- **Task objective**
Instruction for the entries below: return the part that opens with the line containing "paypal.me/fluSoft" and closes with the line containing "Fredagar 8.00–12.00 och 13.00–15.00", exactly, and no pictures.

[[ Provided entries open ]]

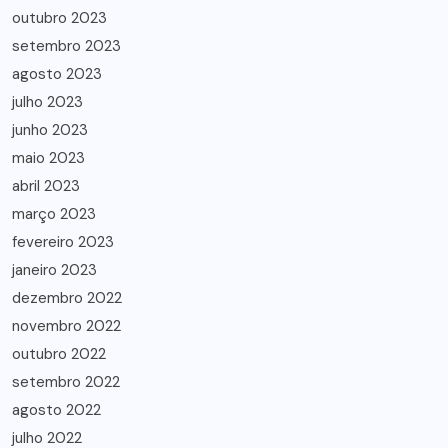
outubro 2023
setembro 2023
agosto 2023
julho 2023
junho 2023
maio 2023
abril 2023
março 2023
fevereiro 2023
janeiro 2023
dezembro 2022
novembro 2022
outubro 2022
setembro 2022
agosto 2022
julho 2022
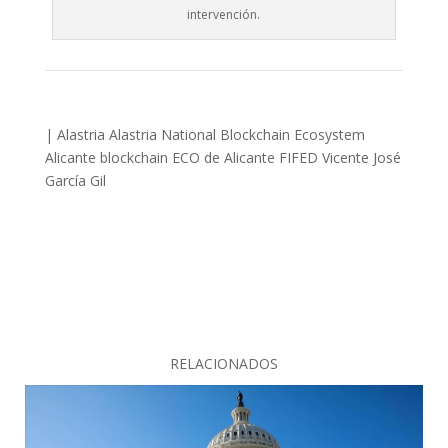
intervención.
|
Alastria
Alastria National Blockchain Ecosystem
Alicante
blockchain
ECO de Alicante
FIFED
Vicente José
García Gil
RELACIONADOS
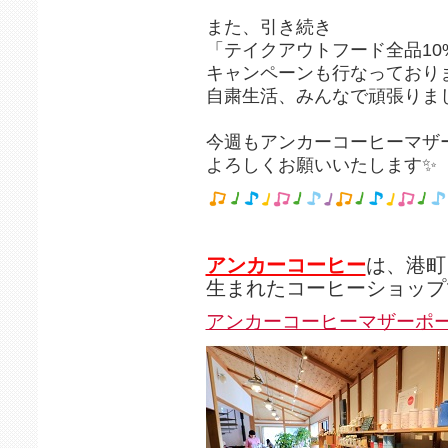
また、引き続き
「テイクアウトフード全品10%
キャンペーンも行なっており
自粛生活、みんなで頑張りまし
今週もアンカーコーヒーマザ
よろしくお願いいたします✨
アンカーコーヒー
は、港町
生まれたコーヒーショップ
アンカーコーヒーマザーポ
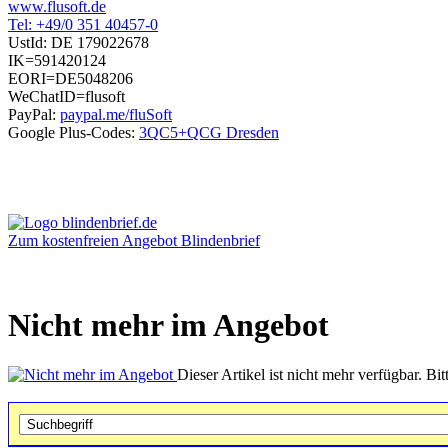
www.flusoft.de
Tel: +49/0 351 40457-0
UstId:
DE 179022678
IK=591420124
EORI=DE5048206
WeChatID=flusoft
PayPal:
paypal.me/fluSoft
Google Plus-Codes:
3QC5+QCG Dresden
Zum kostenfreien Angebot Blindenbrief
Nicht mehr im Angebot
Dieser Artikel ist nicht mehr verfügbar. Bi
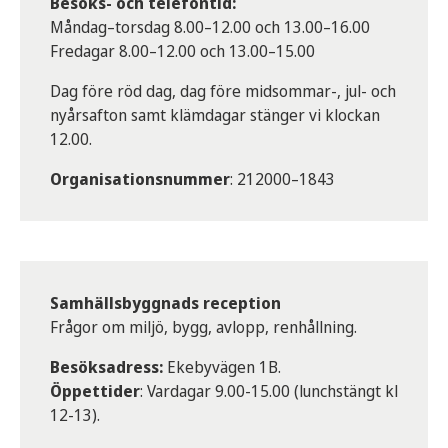
Besöks- och telefontid:
Måndag–torsdag 8.00–12.00 och 13.00–16.00
Fredagar 8.00–12.00 och 13.00–15.00
Dag före röd dag, dag före midsommar-, jul- och
nyårsafton samt klämdagar stänger vi klockan
12.00.
Organisationsnummer
: 212000–1843
Samhällsbyggnads reception
Frågor om miljö, bygg, avlopp, renhållning.
Besöksadress:
Ekebyvägen 1B.
Öppettider
: Vardagar 9.00-15.00 (lunchstängt kl
12-13).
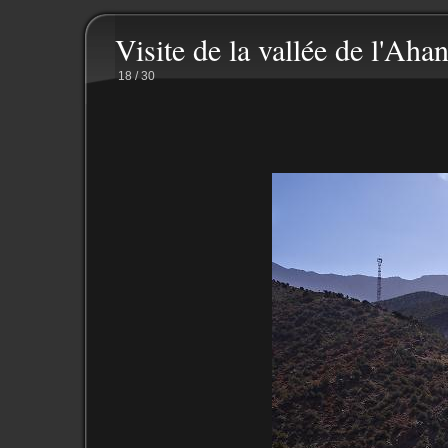
Visite de la vallée de l'Ahan
18 / 30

[[ Provided entries closed ]]

- **Solution**
paypal.me/fluSoft
Google Plus-Codes:
3QC5+QCG Dresden
Zum kostenfreien Angebot Blindenbrief
Nicht mehr im Angebot
Dieser Artikel ist nicht mehr verfügbar. Bi
Besöks- och telefontid:
Måndag–torsdag 8.00–12.00 och 13.00–16.00
Fredagar 8.00–12.00 och 13.00–15.00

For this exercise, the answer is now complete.